Но Рани Хараппа на провокацию не поддалась.

— Вы правы, — ответила она. — Бог, конечно, знает. И какие вы солдаты, тоже знает. Под мундиром черную душу не скроешь.

Так, год за годом, под недоверчивыми взглядами солдат и холодными, точно северный ветер, — дочери-затворницы,

Рани Хараппа по-прежнему изукрашивала вышивкой шаль за шалью.

— Моя-то жизнь почти не изменилась под домашним арестом, — призналась она капитану Иджазу вначале. — Разве что новые лица вижу, есть с кем словом изредка перекинуться.

— Не воображайте, что я вам друг! — заорал Иджаз, на пушистой верхней губе выступил пот. — Раз убили этого подонка, так и усадьбу конфискуем! И все ваше золото, серебро, все эти чужеземные картины с голыми бабами да мужиками, что наполовину кони. Стыдоба! Все отнимем!

— Начинайте с картин в моей спальне, — посоветовала Рани. — Там самые дорогие. И если нужно, позовите, помогу вам серебро от мельхиора отличить.

Когда капитана Иджаза прислали в Мохенджо, ему не исполнилось еще и девятнадцати.

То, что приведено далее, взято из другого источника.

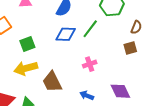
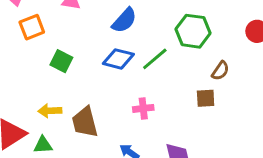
green square: (27, 44) -> (61, 61), turned 35
yellow arrow: (26, 68) -> (50, 111), moved, size x0.7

По молодости и горячности он бросался в крайности: то верх брала бравада (порожденная смущением: как-никак ему доверили сторожить таких известных дам), то юношеская застенчивость. Когда Рани предложила помочь в разорении собственной усадьбы, искра, высеченная огнивом стыда, воспламенила фитиль его гордости: враз приказал он солдатам собрать все ценные вещи в кучу перед верандой, где сидела Рани и невозмутимо вышивала. Бабур Шакиль тоже, помнится, за свою недолгую молодость сжег огромную кучу старья. Капитан слыхом не слыхивал о юноше, ангелом вознесшемся на небо, но устроил такой же костер в Мохенджо — дабы в нем сгорело все тягостное прошлое. И весь день Рани руководила разошедшимися вояками: следила, чтоб в огонь попала самая лучшая мебель, самые замечательные картины.

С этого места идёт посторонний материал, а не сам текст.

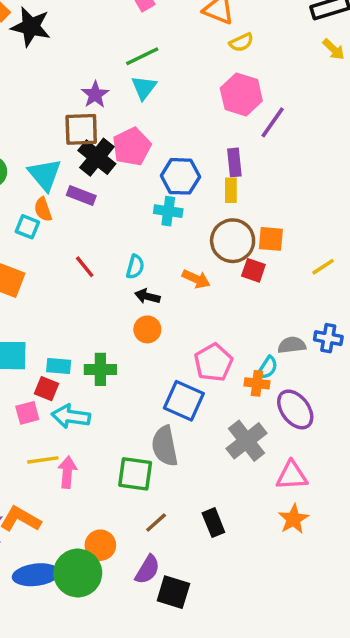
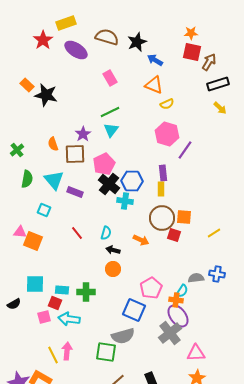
black cross: (97, 157) -> (109, 184), moved
orange semicircle: (43, 209) -> (53, 144), moved
purple ellipse: (295, 409) -> (178, 316), moved
gray semicircle: (165, 446) -> (123, 336), turned -95
yellow line: (43, 460) -> (53, 355), moved, turned 72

Через два дня Иджаз пришел к Рани — та, как всегда, сидела в кресле-качалке — и грубовато-неумело извинился на свое безрассудство.

— Отчего же, — возразила Рани. — Вы это хорошо придумали. Я старую рухлядь терпеть не могла, но и выбросить не смела — Иски с ума бы сошел.

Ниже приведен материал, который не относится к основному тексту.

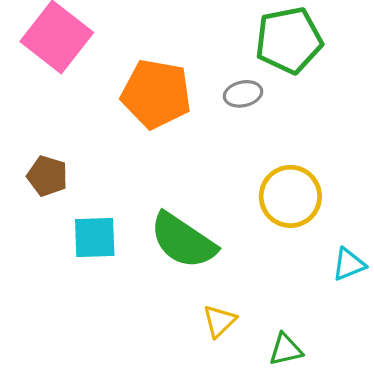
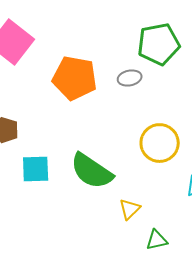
yellow triangle: (219, 321) -> (130, 209), moved

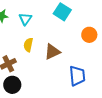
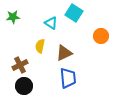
cyan triangle: (25, 19) -> (51, 23), moved, turned -32
blue trapezoid: (77, 76) -> (68, 78), moved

После учиненного пожаром разора Иджаз проникся к Рани уважением и к концу шестого года почитал ее как мать, ведь он же рос у нее на глазах. Иджаз был лишен как семейной жизни, так и солдатского казарменного братства; потому он изливал душу перед Рани, поверял ей свои еще смутные мечты о женщинах, о маленькой ферме на севере.

«Во мне хотят видеть мать — наверное, так угодно судьбе», — думала Рани. Вспомнилось ей, что даже Искандер в конце жизни стал относиться к ней по-сыновнему уважительно: последний раз в Мохенджо он склонился и поцеловал ей ноги.